As with simple regression, the left-hand side,

the function of our outcome depends on what variable type the outcome of interest is.

So, for continuous measures the left-hand side,

the function we estimate will be the mean of

the outcome y for a given set of xs and the regression type is linear regression.

For binary outcomes, the left-hand side,

we start with one,

zero variables and we turn them into proportions which we turn into odds.

Well, the computer does and then ultimately the function we

model as a linear function of our predictor is the log odds of the outcome.

The log odds or p over one minus p,

where p is the probability that the outcome occurs,

that y equals one and the regression type for this is multiple logistic regression.

For time-to-event outcomes we either have Poisson regression.

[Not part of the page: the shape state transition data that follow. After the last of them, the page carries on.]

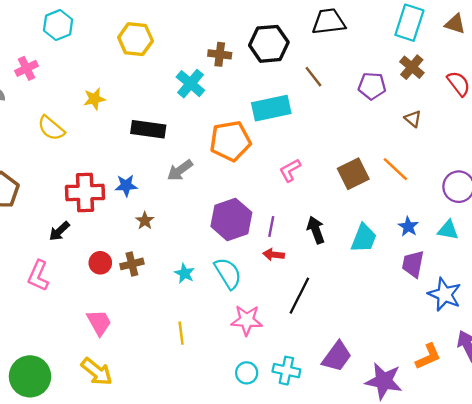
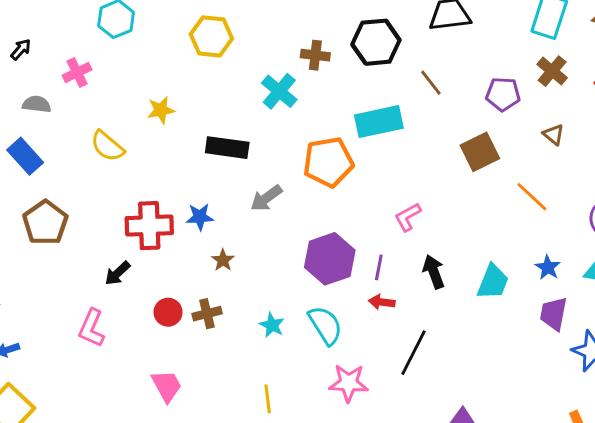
pink L-shape: (290, 170) -> (408, 217), moved
brown square: (353, 174) -> (480, 152), moved

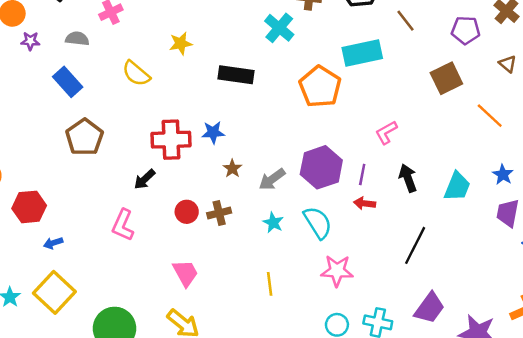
orange pentagon: (328, 162) -> (320, 87), turned -30
gray arrow: (266, 198) -> (272, 179), moved
black line: (414, 353) -> (415, 245), moved

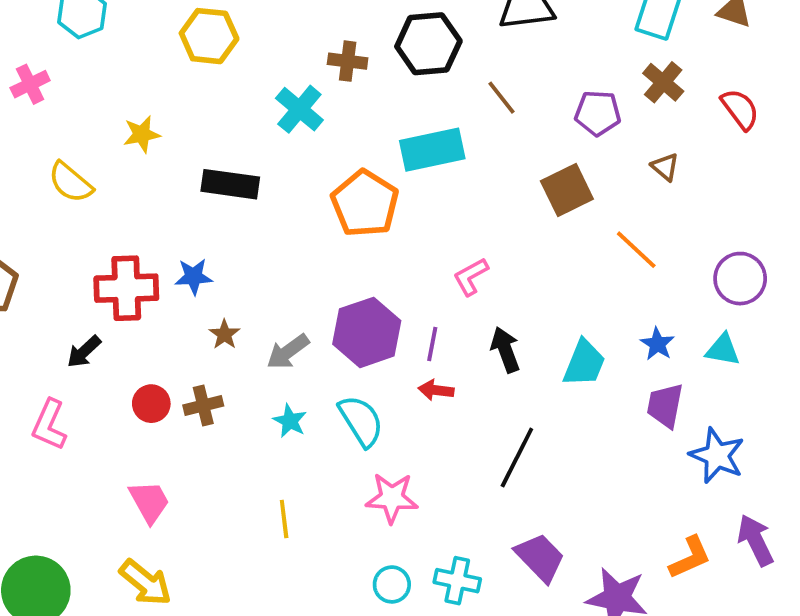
purple trapezoid: (430, 308) -> (540, 558), turned -80

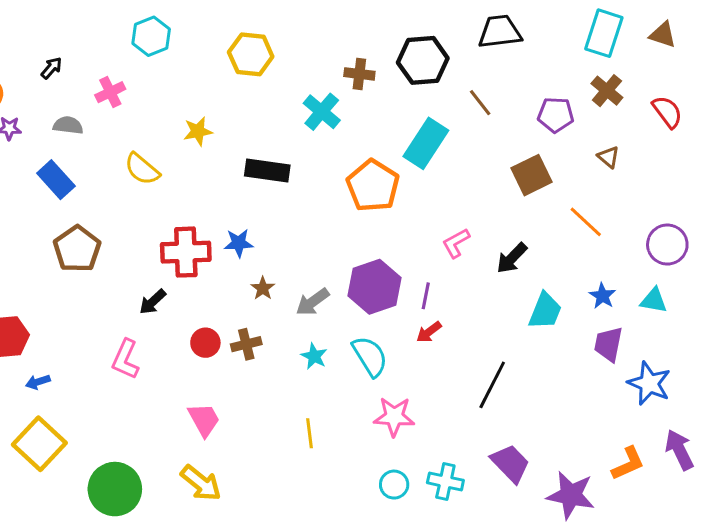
cyan rectangle: (432, 150) -> (426, 143), turned -45
black arrow: (505, 350) -> (512, 258), moved, turned -116
red arrow: (436, 390) -> (429, 332), turned -44

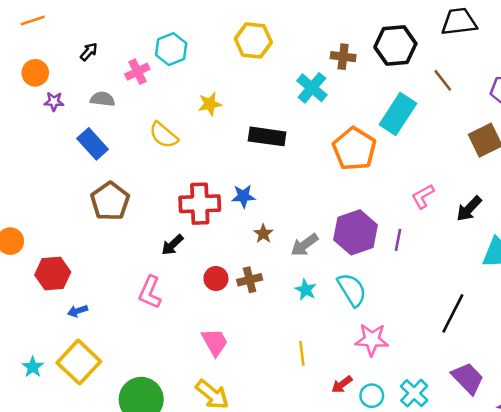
cyan hexagon: (151, 36) -> (171, 49), moved
red arrow: (429, 332) -> (342, 384), moved
cyan cross: (445, 482) -> (414, 393), turned 32

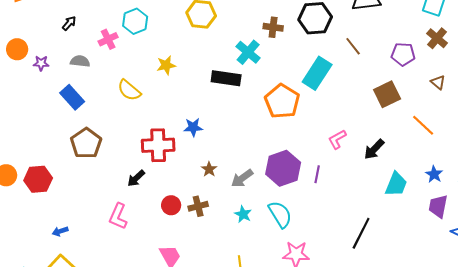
orange circle: (35, 73) -> (17, 49), moved
black rectangle: (267, 136) -> (226, 78), moved
blue star: (243, 196) -> (193, 127), moved
red hexagon: (53, 274) -> (38, 179), moved

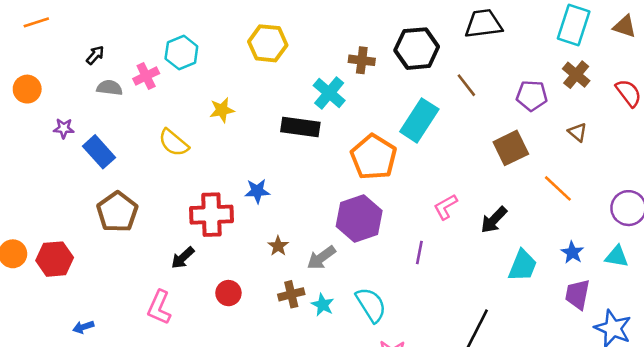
gray semicircle: (80, 61) -> (110, 88), moved
purple star: (41, 63) -> (64, 128), moved
purple hexagon: (283, 168) -> (359, 219), moved
brown cross: (198, 206) -> (291, 294), moved

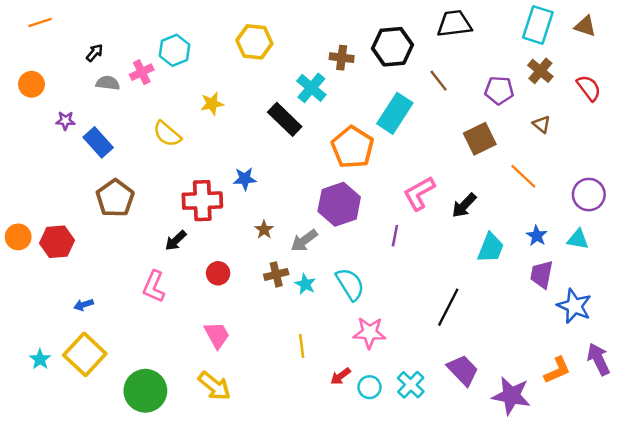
black rectangle: (300, 127) -> (285, 119), turned 36
pink L-shape: (445, 207) -> (419, 193), size x1.4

We can use this when either the individual event times and censoring times are not known,

we can do Poisson regression or certainly if they are known,

we can also do Poisson regression,

but we can also take into account

the individual level information as well without grouping it,

which we'd have to do for Poisson using Cox proportional hazards regression.

As with everything else we've done this far in this course,

we will only be able to estimate the regression equation from a sample of data,

so just to indicate the estimates on putting

hats on with the intercept and all the subsequent slopes.

So, of course that ultimately means that we'll

have to deal with the uncertainty in these estimates

and do things like put confidence intervals on them and get p values when interested.

So, the right-hand side,

the Beta naught hat plus Beta one hat x_1,

plus Beta two at x_2 et cetera,

includes the predictors of interest,

the xs of interest, x_1 through x_p.

These can represent binary,

categorical, or continuous predictors.

Then each slope estimates the difference in

the left-hand side like we saw before for a one unit difference in the corresponding x.

But now that we have multiple predictors in the model,

it's adjusted for the other x variables or other predictors in the model.

We'll drill down on this in detail with examples for each type of regression.

What the intercept is going to estimate is the left-hand side when all over xs are zero.

So, let's just do a generic example to give

a little more illustration of what I just defined generically.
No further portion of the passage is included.